The SEC’s Division of Examinations published a Risk Alert last Thursday to inform investment advisers, including private fund advisers, about additional areas of emphasis during examinations focused on the amended Marketing Rule, or Rule 206(4)-1 under the Investment Advisers Act of 1940.
The Risk Alert sets forth additional areas of exam focus areas, including (1) testimonials and endorsements; (2) third-party ratings; and (3) Form ADV.
On December 22, 2020, the SEC adopted amendments to modernize rules that govern investment adviser advertisements and payments to solicitors. The amendments created a single rule that replaced the previous advertising and cash solicitation rules.
The Division of Examinations published a Risk Alert on September 19, 2022, to inform SEC-registered investment advisers about upcoming review areas during examinations focused on Marketing Rule compliance, and this June 2023 Risk Alert further builds on that version.
The compliance date for the new rule was November 4, 2022.
The standard review
The SEC’s staff has been reviewing the following in terms of Marketing Rule compliance at advisory firms, and these reviews will continue:
- Policies and procedures, such as whether advisers have adopted and implemented written policies and procedures that are reasonably designed to prevent violations by the advisers and their supervised persons of the Advisers Act and the rules thereunder, including the Marketing Rule.
- Substantiation requirement, such as whether advisers have a reasonable basis for believing they will be able to substantiate material statements of fact in advertisements.
- Performance advertising requirements, including whether advisers are in compliance with performance advertising requirements in the Marketing Rule.
- Books and records, such as whether advisers are in compliance with Advisers Act Rule 204-2, as amended, that requires advisers to make and keep certain records, such as records of all advertisements they disseminate, including certain internal working papers, performance-related information, and documentation for oral advertisements, testimonials, and endorsements
The Division encourages advisers to review their websites and other marketing materials for compliance, including ensuring that they have a reasonable basis for believing they will be able to substantiate material statements of fact and that their performance advertising, including extracted performance and hypothetical performance, complies with the Marketing Rule.
The SEC’s staff will continue to focus on whether advisers have disseminated advertisements that violate such general prohibitions as making an untrue statement of a material fact, omitting a material fact necessary to make the statement made not misleading, or including or excluding performance results, or presenting performance time periods, in a manner that is not fair and balanced.
New areas of emphasis
The staff will now conduct focused examinations, as well as broad reviews, for compliance with other aspects of the Marketing Rule, which include, but are not limited to:
Testimonials and endorsements:
- Disclosures should be provided, including clear and prominent disclosure of whether the person giving the testimonial or endorsement (the “promoter”) is a client or investor, that the promoter is compensated, if applicable, and of material conflicts of interest.

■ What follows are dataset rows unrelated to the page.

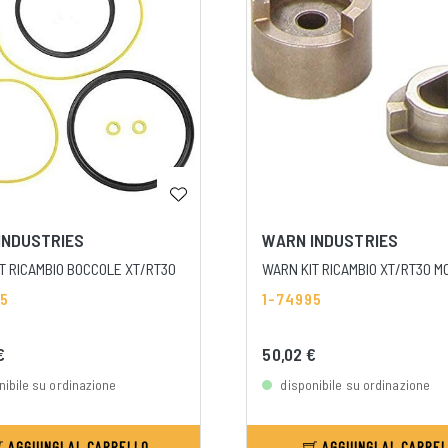
INDUSTRIES
WARN INDUSTRIES
T RICAMBIO BOCCOLE XT/RT30
WARN KIT RICAMBIO XT/RT30 M
25
1-74995
 €
50,02 €
nibile su ordinazione
disponibile su ordinazione
AGGIUNGI AL CARRELLO
AGGIUNGI AL CARRE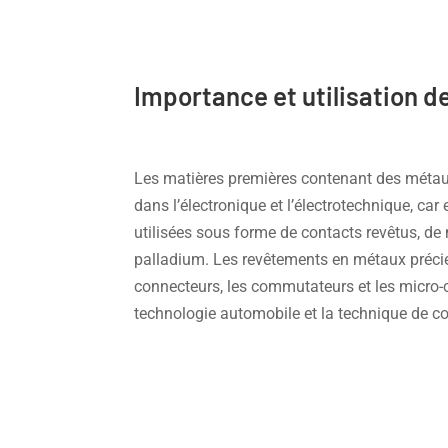
Importance et utilisation d
Les matières premières contenant des métaux 
dans l’électronique et l’électrotechnique, car
utilisées sous forme de contacts revêtus, de 
palladium. Les revêtements en métaux précieu
connecteurs, les commutateurs et les micro-
technologie automobile et la technique de c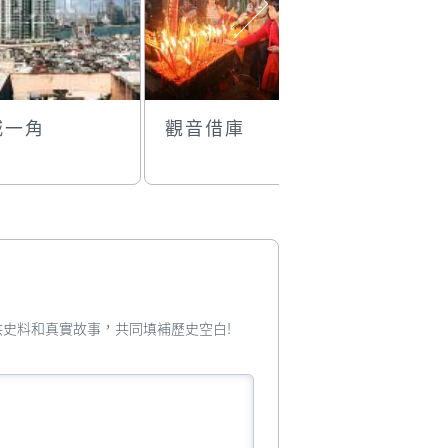
城一角
觀音借庫
玫瑰聖母
瑰堂）
您提供史料和真實故事，共同填補歷史空白!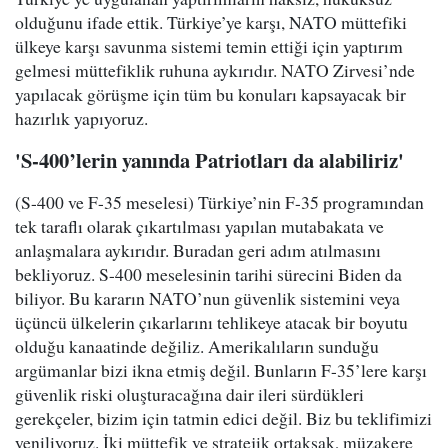
olduğunu ifade ettik. Türkiye’ye karşı, NATO müttefiki
ülkeye karşı savunma sistemi temin ettiği için yaptırım
gelmesi müttefiklik ruhuna aykırıdır. NATO Zirvesi’nde
yapılacak görüşme için tüm bu konuları kapsayacak bir
hazırlık yapıyoruz.
'S-400’lerin yanında Patriotları da alabiliriz'
(S-400 ve F-35 meselesi) Türkiye’nin F-35 programından
tek taraflı olarak çıkartılması yapılan mutabakata ve
anlaşmalara aykırıdır. Buradan geri adım atılmasını
bekliyoruz. S-400 meselesinin tarihi sürecini Biden da
biliyor. Bu kararın NATO’nun güvenlik sistemini veya
üçüncü ülkelerin çıkarlarını tehlikeye atacak bir boyutu
olduğu kanaatinde değiliz. Amerikalıların sunduğu
argümanlar bizi ikna etmiş değil. Bunların F-35’lere karşı
güvenlik riski oluşturacağına dair ileri sürdükleri
gerekçeler, bizim için tatmin edici değil. Biz bu teklifimizi
yeniliyoruz. İki müttefik ve stratejik ortaksak, müzakere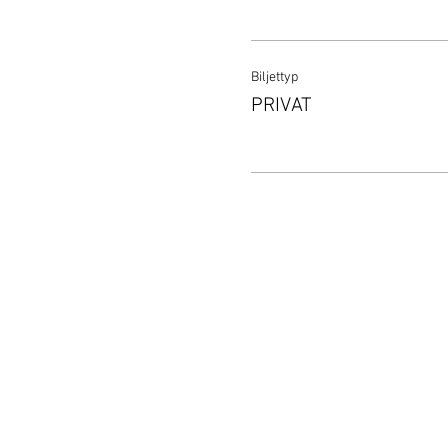
Biljettyp
PRIVAT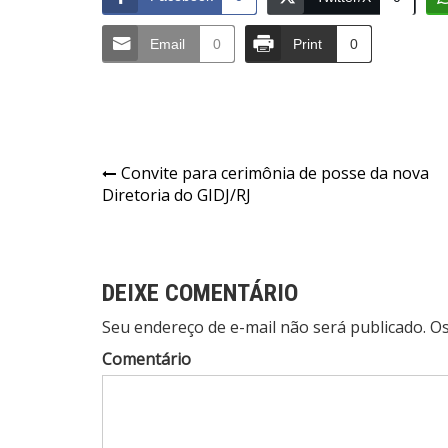
Email
0
Print
0
Navegação
Convite para cerimônia de posse da nova
Diretoria do GIDJ/RJ
de
Post
DEIXE COMENTÁRIO
Seu endereço de e-mail não será publicado. 
Comentário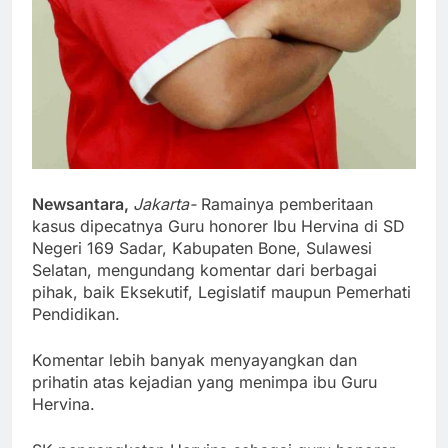
Newsantara,
Jakarta-
Ramainya pemberitaan
kasus dipecatnya Guru honorer Ibu Hervina di SD
Negeri 169 Sadar, Kabupaten Bone, Sulawesi
Selatan, mengundang komentar dari berbagai
pihak, baik Eksekutif, Legislatif maupun Pemerhati
Pendidikan.
Komentar lebih banyak menyayangkan dan
prihatin atas kejadian yang menimpa ibu Guru
Hervina.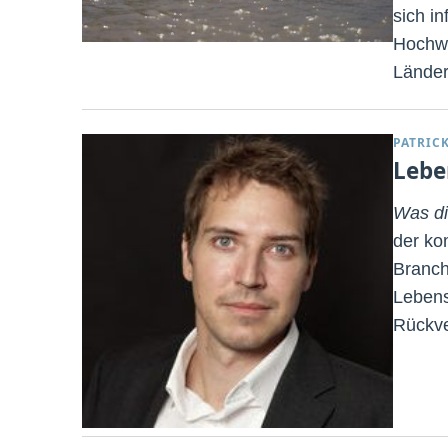
sich i
Hochwa
Länder
PATRIC
Lebe
Was di
der ko
Branch
Lebens
Rückve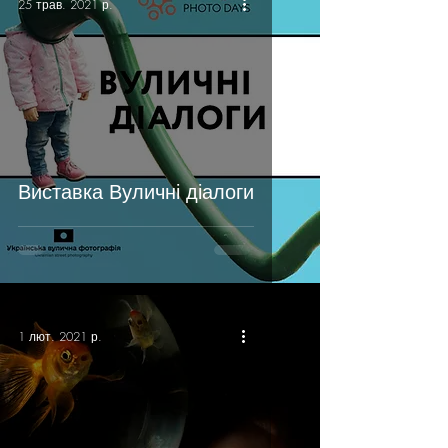
25 трав. 2021 р.
Виставка Вуличні діалоги
1 лют. 2021 р.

- Oversight conditions are met, such as whether advisers have a reasonable basis for believing that the testimonials or endorsements disseminated comply with the requirements of the Marketing Rule.
- Written agreements are entered into, where required, such as written agreements with promoters, unless the promoters are applicable affiliates of the advisers and such affiliation is readily apparent or disclosed or the promoters receive de minimis compensation (ie, $1,000 or less, or the equivalent value in non-cash compensation, during the preceding twelve months).
- Ineligible persons have been compensated for testimonials or endorsements, if the adviser knew or reasonably should have known the person was ineligible, including certain “bad actors” that are prohibited from acting as promoters, unless such promoters meet the conditions for exemptions.
Third-party ratings
The staff will review whether advisers are in compliance with the Marketing Rule requirements regarding the use of third-party ratings in advertisements, including:
- The adviser provides, or reasonably believes that the third-party rating provides, clear and prominent disclosure of: (i) the date on which the rating was given and the period of time upon which the rating was based; (ii) the identity of the third party that created and tabulated the rating; and (iii) if applicable, that compensation has been provided directly or indirectly by the adviser in connection with obtaining or using the third-party rating.
- Questionnaires or surveys used in preparation of a third-party rating meet certain conditions, such as that the adviser has a reasonable basis for believing that such questionnaire or survey is structured to make it equally easy for a participant to provide favorable and unfavorable responses, and is not designed or prepared to produce any predetermined result.
Form ADV
The SEC amended Form ADV on December 22, 2020, requiring advisers to provide additional information regarding their marketing practices. The staff remind advisers they will review whether they have accurately completed these questions in their annual Form ADV amendments.